## [WHAT IS BEING ASKED]
Would you retype the listing below exactly as given?

## [DATA RECORDS]

* * * * *

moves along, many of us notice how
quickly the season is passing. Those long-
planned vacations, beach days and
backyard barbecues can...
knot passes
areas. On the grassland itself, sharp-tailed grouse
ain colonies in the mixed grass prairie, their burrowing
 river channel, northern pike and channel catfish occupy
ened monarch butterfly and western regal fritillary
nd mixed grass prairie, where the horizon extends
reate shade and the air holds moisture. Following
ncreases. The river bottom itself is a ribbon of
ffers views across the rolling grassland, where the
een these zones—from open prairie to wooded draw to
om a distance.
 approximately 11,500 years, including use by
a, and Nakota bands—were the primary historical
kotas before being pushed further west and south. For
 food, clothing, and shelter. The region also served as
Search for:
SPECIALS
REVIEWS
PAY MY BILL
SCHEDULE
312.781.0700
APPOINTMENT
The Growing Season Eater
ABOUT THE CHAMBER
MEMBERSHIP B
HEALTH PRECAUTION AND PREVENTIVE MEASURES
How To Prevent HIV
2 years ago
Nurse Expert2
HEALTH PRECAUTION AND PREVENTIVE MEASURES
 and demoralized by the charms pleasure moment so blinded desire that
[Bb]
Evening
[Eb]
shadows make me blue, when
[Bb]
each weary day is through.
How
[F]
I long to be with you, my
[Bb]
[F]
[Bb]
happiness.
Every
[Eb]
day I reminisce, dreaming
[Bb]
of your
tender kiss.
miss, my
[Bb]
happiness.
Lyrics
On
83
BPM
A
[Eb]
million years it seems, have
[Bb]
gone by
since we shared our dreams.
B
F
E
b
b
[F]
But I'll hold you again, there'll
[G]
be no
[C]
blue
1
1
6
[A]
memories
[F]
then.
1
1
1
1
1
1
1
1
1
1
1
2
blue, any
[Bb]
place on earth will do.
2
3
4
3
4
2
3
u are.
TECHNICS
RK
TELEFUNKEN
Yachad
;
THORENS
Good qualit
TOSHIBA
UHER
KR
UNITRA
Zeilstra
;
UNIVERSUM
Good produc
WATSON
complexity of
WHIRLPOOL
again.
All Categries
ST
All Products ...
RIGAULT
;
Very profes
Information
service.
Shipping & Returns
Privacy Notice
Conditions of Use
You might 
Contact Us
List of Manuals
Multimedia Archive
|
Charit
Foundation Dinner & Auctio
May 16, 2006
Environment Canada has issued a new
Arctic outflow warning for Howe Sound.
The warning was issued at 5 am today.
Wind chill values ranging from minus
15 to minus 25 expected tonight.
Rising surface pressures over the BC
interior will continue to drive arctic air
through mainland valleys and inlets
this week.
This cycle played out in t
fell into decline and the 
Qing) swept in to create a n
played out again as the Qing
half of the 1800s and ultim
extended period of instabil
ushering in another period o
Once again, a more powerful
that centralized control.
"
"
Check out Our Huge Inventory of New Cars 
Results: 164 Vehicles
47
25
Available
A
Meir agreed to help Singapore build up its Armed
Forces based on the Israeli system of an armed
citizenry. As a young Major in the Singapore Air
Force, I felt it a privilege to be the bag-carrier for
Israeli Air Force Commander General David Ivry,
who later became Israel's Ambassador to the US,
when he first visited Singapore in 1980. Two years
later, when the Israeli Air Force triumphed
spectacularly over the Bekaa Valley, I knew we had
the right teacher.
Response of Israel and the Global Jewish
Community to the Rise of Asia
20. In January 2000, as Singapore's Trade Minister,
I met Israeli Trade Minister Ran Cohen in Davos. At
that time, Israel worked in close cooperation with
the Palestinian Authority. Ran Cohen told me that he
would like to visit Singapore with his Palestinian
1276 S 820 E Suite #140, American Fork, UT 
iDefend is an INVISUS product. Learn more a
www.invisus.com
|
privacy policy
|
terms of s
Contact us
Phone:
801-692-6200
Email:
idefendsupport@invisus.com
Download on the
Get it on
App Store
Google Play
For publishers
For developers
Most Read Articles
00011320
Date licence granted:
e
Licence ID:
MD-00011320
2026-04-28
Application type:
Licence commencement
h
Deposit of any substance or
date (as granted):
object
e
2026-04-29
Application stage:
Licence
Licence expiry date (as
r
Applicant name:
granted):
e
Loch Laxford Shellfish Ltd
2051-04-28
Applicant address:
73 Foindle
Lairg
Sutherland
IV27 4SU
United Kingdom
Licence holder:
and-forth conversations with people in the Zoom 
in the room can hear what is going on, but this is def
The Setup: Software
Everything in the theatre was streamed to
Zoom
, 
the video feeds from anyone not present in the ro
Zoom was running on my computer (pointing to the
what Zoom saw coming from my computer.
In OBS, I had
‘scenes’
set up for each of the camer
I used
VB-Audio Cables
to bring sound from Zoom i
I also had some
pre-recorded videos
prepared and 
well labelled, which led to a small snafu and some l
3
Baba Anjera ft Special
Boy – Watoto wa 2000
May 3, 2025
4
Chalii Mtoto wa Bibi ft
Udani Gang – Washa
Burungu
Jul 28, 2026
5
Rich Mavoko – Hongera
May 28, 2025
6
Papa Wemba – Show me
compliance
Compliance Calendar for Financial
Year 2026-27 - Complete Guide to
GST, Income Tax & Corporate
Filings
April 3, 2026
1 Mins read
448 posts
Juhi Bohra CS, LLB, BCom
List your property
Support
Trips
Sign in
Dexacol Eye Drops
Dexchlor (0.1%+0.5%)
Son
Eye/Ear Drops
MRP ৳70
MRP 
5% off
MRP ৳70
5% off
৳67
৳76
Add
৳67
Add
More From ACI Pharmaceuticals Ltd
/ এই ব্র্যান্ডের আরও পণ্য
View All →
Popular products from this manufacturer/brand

* * * * *

## [COMPLETED EXERCISE]
moves along, many of us notice how
quickly the season is passing. Those long-
planned vacations, beach days and
backyard barbecues can...
knot passes
areas. On the grassland itself, sharp-tailed grouse
ain colonies in the mixed grass prairie, their burrowing
 river channel, northern pike and channel catfish occupy
ened monarch butterfly and western regal fritillary
nd mixed grass prairie, where the horizon extends
reate shade and the air holds moisture. Following
ncreases. The river bottom itself is a ribbon of
ffers views across the rolling grassland, where the
een these zones—from open prairie to wooded draw to
om a distance.
 approximately 11,500 years, including use by
a, and Nakota bands—were the primary historical
kotas before being pushed further west and south. For
 food, clothing, and shelter. The region also served as
Search for:
SPECIALS
REVIEWS
PAY MY BILL
SCHEDULE
312.781.0700
APPOINTMENT
The Growing Season Eater
ABOUT THE CHAMBER
MEMBERSHIP B
HEALTH PRECAUTION AND PREVENTIVE MEASURES
How To Prevent HIV
2 years ago
Nurse Expert2
HEALTH PRECAUTION AND PREVENTIVE MEASURES
 and demoralized by the charms pleasure moment so blinded desire that
[Bb]
Evening
[Eb]
shadows make me blue, when
[Bb]
each weary day is through.
How
[F]
I long to be with you, my
[Bb]
[F]
[Bb]
happiness.
Every
[Eb]
day I reminisce, dreaming
[Bb]
of your
tender kiss.
miss, my
[Bb]
happiness.
Lyrics
On
83
BPM
A
[Eb]
million years it seems, have
[Bb]
gone by
since we shared our dreams.
B
F
E
b
b
[F]
But I'll hold you again, there'll
[G]
be no
[C]
blue
1
1
6
[A]
memories
[F]
then.
1
1
1
1
1
1
1
1
1
1
1
2
blue, any
[Bb]
place on earth will do.
2
3
4
3
4
2
3
u are.
TECHNICS
RK
TELEFUNKEN
Yachad
;
THORENS
Good qualit
TOSHIBA
UHER
KR
UNITRA
Zeilstra
;
UNIVERSUM
Good produc
WATSON
complexity of
WHIRLPOOL
again.
All Categries
ST
All Products ...
RIGAULT
;
Very profes
Information
service.
Shipping & Returns
Privacy Notice
Conditions of Use
You might 
Contact Us
List of Manuals
Multimedia Archive
|
Charit
Foundation Dinner & Auctio
May 16, 2006
Environment Canada has issued a new
Arctic outflow warning for Howe Sound.
The warning was issued at 5 am today.
Wind chill values ranging from minus
15 to minus 25 expected tonight.
Rising surface pressures over the BC
interior will continue to drive arctic air
through mainland valleys and inlets
this week.
This cycle played out in t
fell into decline and the 
Qing) swept in to create a n
played out again as the Qing
half of the 1800s and ultim
extended period of instabil
ushering in another period o
Once again, a more powerful
that centralized control.
"
"
Check out Our Huge Inventory of New Cars 
Results: 164 Vehicles
47
25
Available
A
Meir agreed to help Singapore build up its Armed
Forces based on the Israeli system of an armed
citizenry. As a young Major in the Singapore Air
Force, I felt it a privilege to be the bag-carrier for
Israeli Air Force Commander General David Ivry,
who later became Israel's Ambassador to the US,
when he first visited Singapore in 1980. Two years
later, when the Israeli Air Force triumphed
spectacularly over the Bekaa Valley, I knew we had
the right teacher.
Response of Israel and the Global Jewish
Community to the Rise of Asia
20. In January 2000, as Singapore's Trade Minister,
I met Israeli Trade Minister Ran Cohen in Davos. At
that time, Israel worked in close cooperation with
the Palestinian Authority. Ran Cohen told me that he
would like to visit Singapore with his Palestinian
1276 S 820 E Suite #140, American Fork, UT 
iDefend is an INVISUS product. Learn more a
www.invisus.com
|
privacy policy
|
terms of s
Contact us
Phone:
801-692-6200
Email:
idefendsupport@invisus.com
Download on the
Get it on
App Store
Google Play
For publishers
For developers
Most Read Articles
00011320
Date licence granted:
e
Licence ID:
MD-00011320
2026-04-28
Application type:
Licence commencement
h
Deposit of any substance or
date (as granted):
object
e
2026-04-29
Application stage:
Licence
Licence expiry date (as
r
Applicant name:
granted):
e
Loch Laxford Shellfish Ltd
2051-04-28
Applicant address:
73 Foindle
Lairg
Sutherland
IV27 4SU
United Kingdom
Licence holder:
and-forth conversations with people in the Zoom 
in the room can hear what is going on, but this is def
The Setup: Software
Everything in the theatre was streamed to
Zoom
, 
the video feeds from anyone not present in the ro
Zoom was running on my computer (pointing to the
what Zoom saw coming from my computer.
In OBS, I had
‘scenes’
set up for each of the camer
I used
VB-Audio Cables
to bring sound from Zoom i
I also had some
pre-recorded videos
prepared and 
well labelled, which led to a small snafu and some l
3
Baba Anjera ft Special
Boy – Watoto wa 2000
May 3, 2025
4
Chalii Mtoto wa Bibi ft
Udani Gang – Washa
Burungu
Jul 28, 2026
5
Rich Mavoko – Hongera
May 28, 2025
6
Papa Wemba – Show me
compliance
Compliance Calendar for Financial
Year 2026-27 - Complete Guide to
GST, Income Tax & Corporate
Filings
April 3, 2026
1 Mins read
448 posts
Juhi Bohra CS, LLB, BCom
List your property
Support
Trips
Sign in
Dexacol Eye Drops
Dexchlor (0.1%+0.5%)
Son
Eye/Ear Drops
MRP ৳70
MRP 
5% off
MRP ৳70
5% off
৳67
৳76
Add
৳67
Add
More From ACI Pharmaceuticals Ltd
/ এই ব্র্যান্ডের আরও পণ্য
View All →
Popular products from this manufacturer/brand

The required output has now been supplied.